▶ Task brief
Take each line of the records below that contains the string "ladestandere" and copy it.

(Page images and extracted text)
┏━━
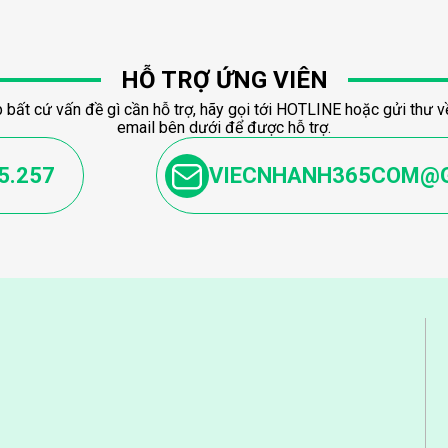
HỖ TRỢ ỨNG VIÊN
 bất cứ vấn đề gì cần hỗ trợ, hãy gọi tới HOTLINE hoặc gửi thư về
email bên dưới để được hỗ trợ.
5.257
VIECNHANH365COM@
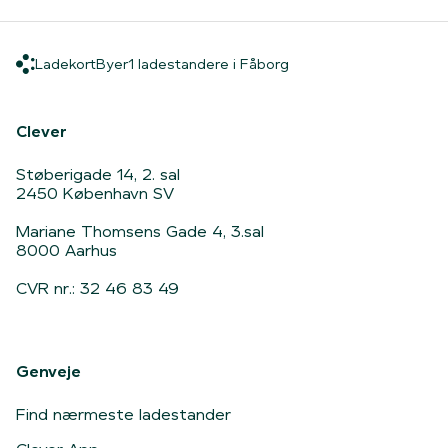
Ladekort
Byer
1 ladestandere i Fåbor
Ladekort
Byer
1 ladestandere i Fåborg
Hjem
Clever
Støberigade 14, 2. sal
2450 København SV
Mariane Thomsens Gade 4, 3.sal
8000 Aarhus
CVR nr.: 32 46 83 49
Genveje
Find nærmeste ladestander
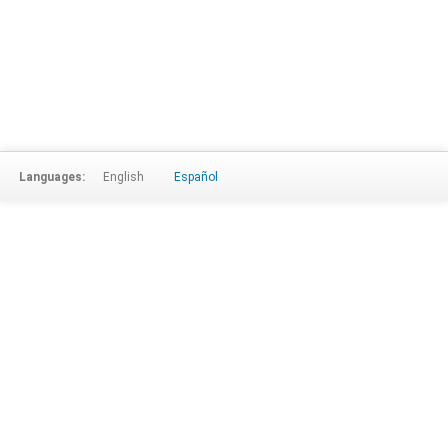
Languages:
English
Español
┗━━
▶ Result of the task
1 ladestandere i Fåbor
1 ladestandere i Fåborg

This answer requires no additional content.